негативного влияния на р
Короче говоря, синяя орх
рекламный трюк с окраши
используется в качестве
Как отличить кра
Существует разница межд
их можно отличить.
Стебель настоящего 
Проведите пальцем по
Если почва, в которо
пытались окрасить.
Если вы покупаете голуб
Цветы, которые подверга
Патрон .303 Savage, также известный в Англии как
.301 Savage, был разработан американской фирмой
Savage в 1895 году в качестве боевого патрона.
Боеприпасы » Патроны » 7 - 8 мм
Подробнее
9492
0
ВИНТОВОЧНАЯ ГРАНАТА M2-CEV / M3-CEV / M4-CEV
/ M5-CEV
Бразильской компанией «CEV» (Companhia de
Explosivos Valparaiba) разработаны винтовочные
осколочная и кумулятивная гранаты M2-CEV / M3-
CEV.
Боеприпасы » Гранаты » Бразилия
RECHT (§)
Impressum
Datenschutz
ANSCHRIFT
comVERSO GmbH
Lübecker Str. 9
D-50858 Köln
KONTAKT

□ □ □ □ □ □ □

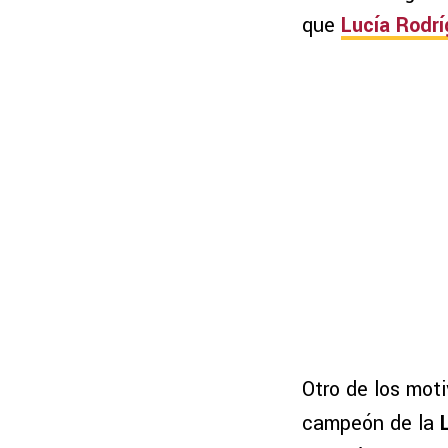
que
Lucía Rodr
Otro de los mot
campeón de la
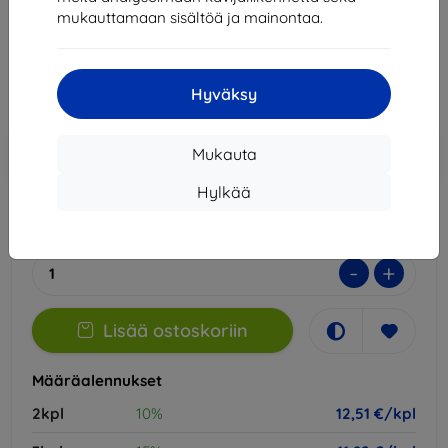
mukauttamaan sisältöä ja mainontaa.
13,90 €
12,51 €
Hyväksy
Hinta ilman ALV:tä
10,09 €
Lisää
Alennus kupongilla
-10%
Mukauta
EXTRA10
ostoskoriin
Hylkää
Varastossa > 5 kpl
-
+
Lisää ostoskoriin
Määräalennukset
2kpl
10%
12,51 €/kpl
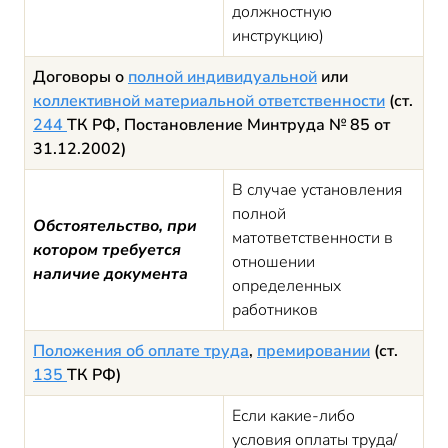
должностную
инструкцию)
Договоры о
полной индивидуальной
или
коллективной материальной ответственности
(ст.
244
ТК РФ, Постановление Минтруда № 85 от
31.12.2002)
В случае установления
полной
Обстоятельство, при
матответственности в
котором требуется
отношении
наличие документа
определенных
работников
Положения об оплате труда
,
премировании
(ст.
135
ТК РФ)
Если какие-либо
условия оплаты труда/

□ □ □ □ □ □ □

=== TASK INSTRUCTIONS ===
From the data above, return every line from the line that has "негативного влияния на р" up to and including the line that has "Если вы покупаете голуб", exactly.

=== OUTPUT FOR THIS EXERCISE ===
негативного влияния на р
Короче говоря, синяя орх
рекламный трюк с окраши
используется в качестве
Как отличить кра
Существует разница межд
их можно отличить.
Стебель настоящего 
Проведите пальцем по
Если почва, в которо
пытались окрасить.
Если вы покупаете голуб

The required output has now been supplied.